(TRY IT): Reproduce every record below exactly, with the pictures left out.

§

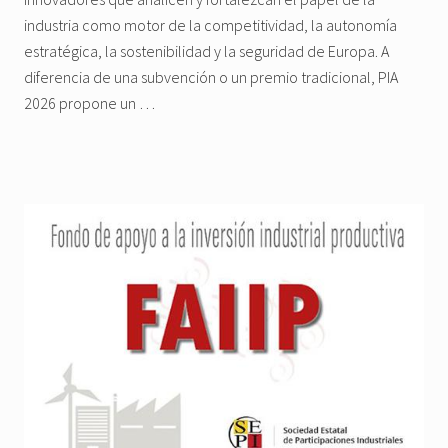
industria como motor de la competitividad, la autonomía
estratégica, la sostenibilidad y la seguridad de Europa. A
diferencia de una subvención o un premio tradicional, PIA
2026 propone un …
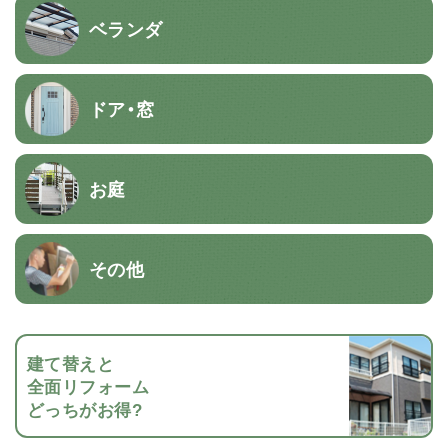
ベランダ
ドア・窓
お庭
その他
建て替えと
全面リフォーム
どっちがお得?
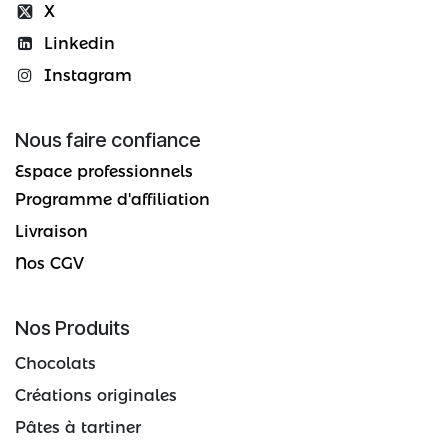
X
Linkedin
Instagram
Nous faire confiance
Espace professionnels
Programme d'affiliation
Livraison
Nos CGV
Nos Produits
Chocolats
Créations originales
Pâtes à tartiner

§

(REPLY):
industria como motor de la competitividad, la autonomía
estratégica, la sostenibilidad y la seguridad de Europa. A
diferencia de una subvención o un premio tradicional, PIA
2026 propone un …
ベランダ
ドア・窓
お庭
その他
建て替えと
全面リフォーム
どっちがお得?
X
Linkedin
Instagram
Nous faire confiance
Espace professionnels
Programme d'affiliation
Livraison
Nos CGV
Nos Produits
Chocolats
Créations originales
Pâtes à tartiner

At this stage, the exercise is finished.